Camelot 提供两种检测模式——lattice(有边框表格)和 stream(无边框表格)。它直接生成 pandas DataFrame,对数据分析工作流很方便。但它依赖 Ghostscript 和 OpenCV,安装较重,且在纯 Python 选项中速度最慢。
PyMuPDF (fitz) 在 1.23 版本中添加了基础表格提取功能。速度快(4.6ms),适合简单有边框表格,但无边框表格支持不如 pdfplumber 或 Camelot。
pypdf 没有表格检测能力。它只提取原始文本,你需要自行编写解析逻辑来重建表格结构。
tabula-py 是基于 Java 的 Tabula 库的 Python 封装。对有边框和无边框表格都有良好检测,但需要 Java 运行时,且由于 JVM 启动开销,速度最慢。更适合一次性提取任务,而非高吞吐量流水线。
对于大多数生产场景,推荐的方案是以 PDF Oxide 作为主要提取工具以兼顾速度和简洁,对于需要高级启发算法的复杂表格布局文档,回退到 pdfplumber。
安装
pip install pdf_oxide
基础表格提取
以 Markdown 表格输出
最简单的方法——将页面转换为 Markdown,其中会以 GFM 语法包含表格:
Python
from pdf_oxide import PdfDocument
doc = PdfDocument("report.pdf")
for i in range(doc.page_count()):
md = doc.to_markdown(i, detect_headings=True)

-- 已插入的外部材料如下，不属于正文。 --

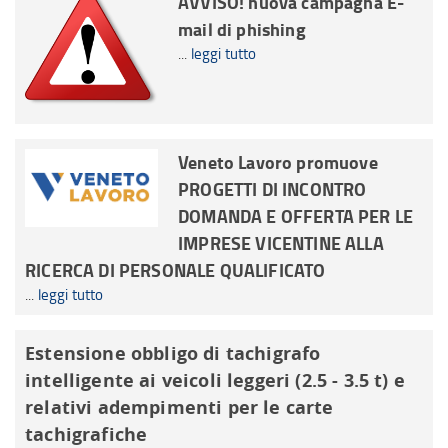
AVVISO! nuova campagna E-
mail di phishing
...
leggi tutto
Veneto Lavoro promuove
PROGETTI DI INCONTRO
DOMANDA E OFFERTA PER LE
IMPRESE VICENTINE ALLA
RICERCA DI PERSONALE QUALIFICATO
...
leggi tutto
Estensione obbligo di tachigrafo
intelligente ai veicoli leggeri (2.5 - 3.5 t) e
relativi adempimenti per le carte
tachigrafiche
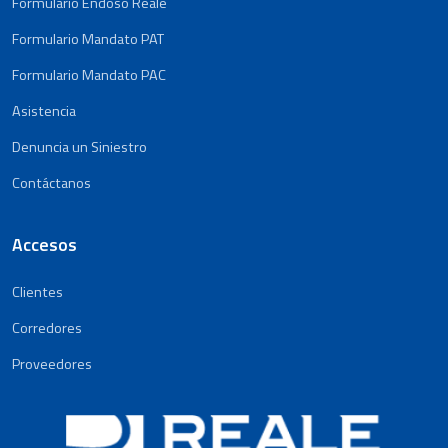
Formulario Endoso Reale
Formulario Mandato PAT
Formulario Mandato PAC
Asistencia
Denuncia un Siniestro
Contáctanos
Accesos
Clientes
Corredores
Proveedores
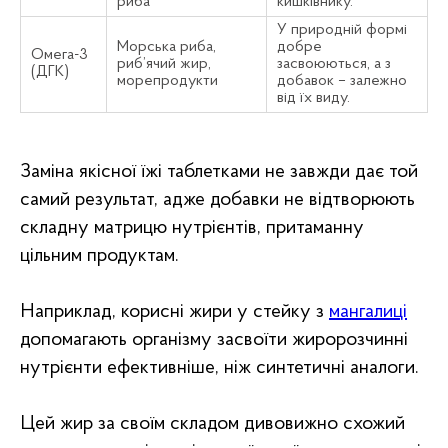
риба
кишківнику.
У природній формі
Морська риба,
добре
Омега-3
риб’ячий жир,
засвоюються, а з
(ДГК)
морепродукти
добавок – залежно
від їх виду.
Заміна якісної їжі таблетками не завжди дає той
самий результат, адже добавки не відтворюють
складну матрицю нутрієнтів, притаманну
цільним продуктам.
Наприклад, корисні жири у стейку з
мангалиці
допомагають організму засвоїти жиророзчинні
нутрієнти ефективніше, ніж синтетичні аналоги.
Цей жир за своїм складом дивовижно схожий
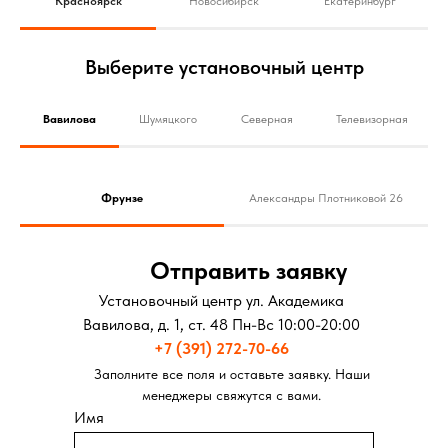
Красноярск
Новосибирск
Екатеринбург
Выберите установочный центр
Вавилова
Шумяцкого
Северная
Телевизорная
Фрунзе
Александры Плотниковой 26
Отправить заявку
Установочный центр ул. Академика
Вавилова, д. 1, ст. 48 Пн-Вс 10:00-20:00
+7 (391) 272-70-66
Заполните все поля и оставьте заявку. Наши
менеджеры свяжутся с вами.
Имя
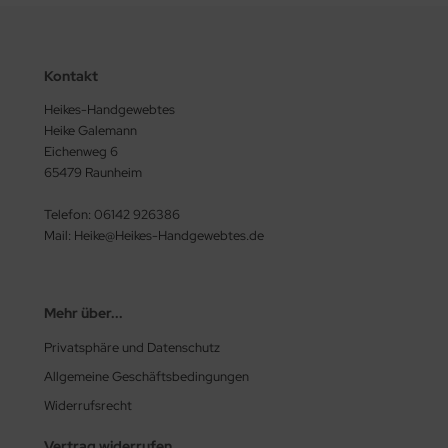
Kontakt
Heikes-Handgewebtes
Heike Galemann
Eichenweg 6
65479 Raunheim
Telefon: 06142 926386
Mail: Heike@Heikes-Handgewebtes.de
Mehr über...
Privatsphäre und Datenschutz
Allgemeine Geschäftsbedingungen
Widerrufsrecht
Vertrag widerrufen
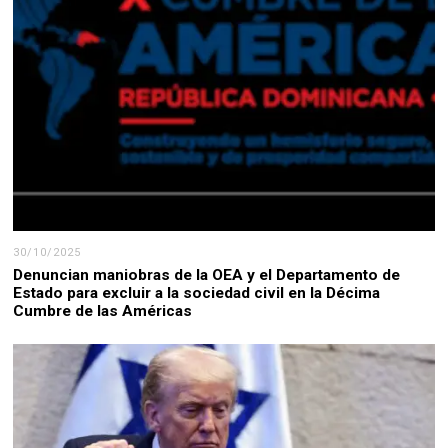
30/10/2025
Denuncian maniobras de la OEA y el Departamento de
Estado para excluir a la sociedad civil en la Décima
Cumbre de las Américas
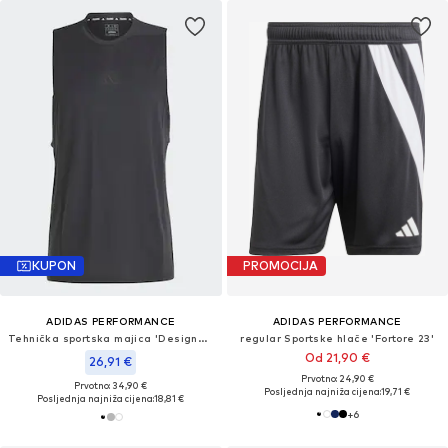
KUPON
PROMOCIJA
ADIDAS PERFORMANCE
ADIDAS PERFORMANCE
Tehnička sportska majica 'Designed for Training'
regular Sportske hlače 'Fortore 23'
Od 21,90 €
26,91 €
Prvotno: 24,90 €
Prvotno: 34,90 €
Posljednja najniža cijena:
19,71 €
Posljednja najniža cijena:
18,81 €
+
6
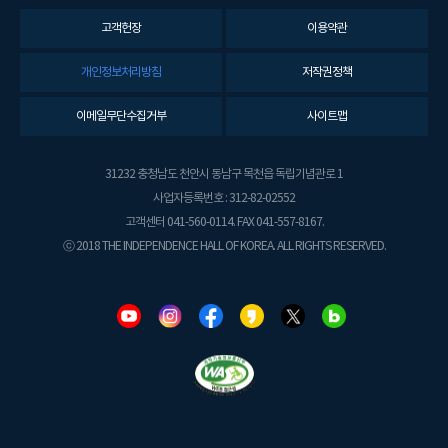
고객헌장
이용약관
개인정보처리방침
저작권정책
이메일무단수집거부
사이트맵
31232 충청남도 천안시 동남구 목천읍 독립기념관로 1
사업자등록번호 : 312-82-02552
고객센터 041-560-0114. FAX 041-557-8167.
ⓒ 2018 THE INDEPENDENCE HALL OF KOREA. ALL RIGHTS RESERVED.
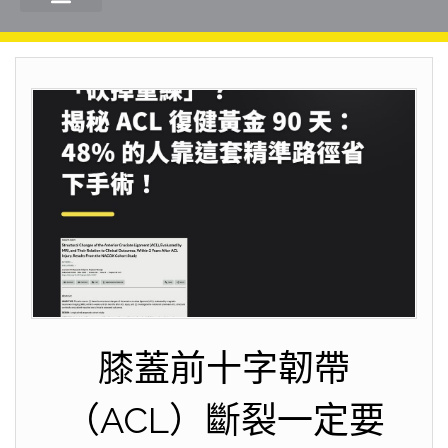
膝蓋前十字韌帶
（ACL）斷裂一定要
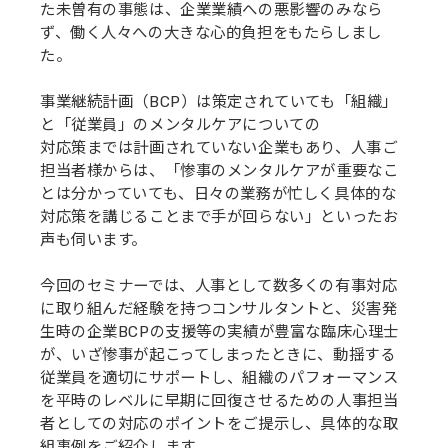
た未曽有の事態は、企業業績への悪影響のみなら
ず、働く人々への大きな心的負担をもたらしまし
た。
事業継続計画（BCP）は策定されていても「組織」
と「従業員」のメンタルケアについての
対応策までは計画されていない企業もあり、人事ご
担当者様からは、「惨事のメンタルケアが重要なこ
とは分かっていても、日々の業務が忙しく具体的な
対応策を講じることまで手が回らない」といったお
声も伺います。
今回のセミナーでは、人事として数多くの有事対応
に取り組んだ経験を持つコンサルタントと、災害発
生時の企業BCPの支援等の実績が豊富な臨床心理士
が、いざ惨事が起こってしまったときに、動揺する
従業員を適切にサポートし、組織のパフォーマンス
を平時のレベルに早期に回復させるための人事担当
者としての対応のポイントをご提示し、具体的な取
組事例をご紹介します。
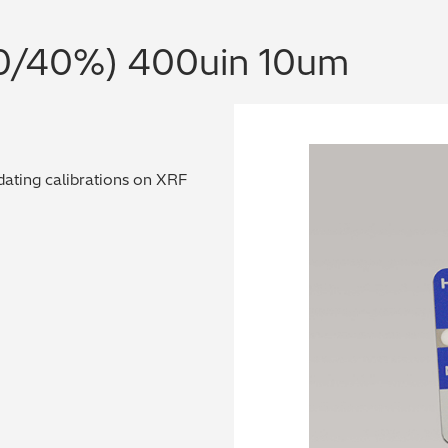
60/40%) 400uin 10um
dating calibrations on XRF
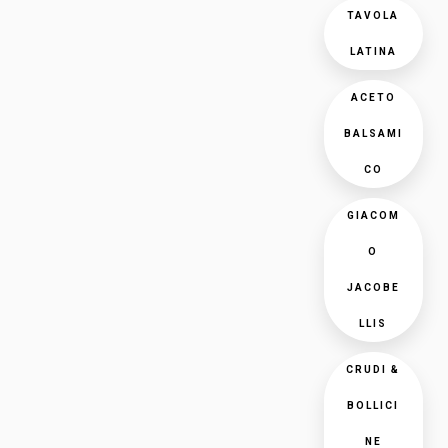
TAVOLA
LATINA
ACETO
BALSAMI
CO
GIACOM
O
JACOBE
LLIS
CRUDI &
BOLLICI
NE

if "|" in md: # Page contains a table
print(f"--- Page {i + 1} ---")
print(md)
WASM
const doc = new WasmPdfDocument(bytes);
for (let i = 0; i < doc.pageCount(); i++) {
const md = doc.toMarkdown(i);
if (md.includes("|")) { // Page contains a table
console.log(`--- Page ${i + 1} ---`);
console.log(md);
}
}
doc.free();
Rust
let mut doc = PdfDocument::open("report.pdf")?;
for i in 0..doc.page_count()? {
let md = doc.to_markdown(i, true)?;
if md.contains("|") {
println!("--- Page {} ---", i + 1);
println!("{}", md);
}
}
Go
doc, _ := pdfoxide.Open("report.pdf")
defer doc.Close()
n, _ := doc.PageCount()
for i := 0; i < n; i++ {
md, _ := doc.ToMarkdown(i)
if strings.Contains(md, "|") {
fmt.Printf("--- Page %d ---\n%s\n", i+1, md)
}
}
C#
using var doc = PdfDocument.Open("report.pdf");
for (int i = 0; i < doc.PageCount; i++)
{
var md = doc.ToMarkdown(i);
if (md.Contains("|"))
Console.WriteLine($"--- Page {i + 1} ---\n{md}");
}
Java
try (PdfDocument doc = PdfDocument.open(java.nio.file.Path.of("report.pdf"))) {
for (int i = 0; i < doc.pageCount(); i++) {
String md = doc.toMarkdown(i);
if (md.contains("|")) { // Page contains a table
System.out.println("--- Page " + (i + 1) + " ---");
System.out.println(md);
}
}
}
PHP
$doc = PdfDocument::open('report.pdf');
for ($i = 0; $i < $doc->pageCount(); $i++) {
$md = $doc->toMarkdown($i);
if (str_contains($md, '|')) { // Page contains a table
echo "--- Page " . ($i + 1) . " ---\n";
echo $md;
}
}
$doc->close();
Ruby
PdfOxide::PdfDocument.open('report.pdf') do |doc|
doc.page_count.times do |i|
md = doc.to_markdown(i)
if md.include?('|') # Page contains a table
puts "--- Page #{i + 1} ---"
puts md
end
end
end
C++
auto doc = pdf_oxide::Document::open("report.pdf");
for (int i = 0; i < doc.page_count(); i++) {
auto md = doc.to_markdown(i);
if (md.find('|') != std::string::npos) { // Page contains a table
std::cout << "--- Page " << (i + 1) << " ---\n" << md << '\n';
}
}
Swift
let doc = try Document.open("report.pdf")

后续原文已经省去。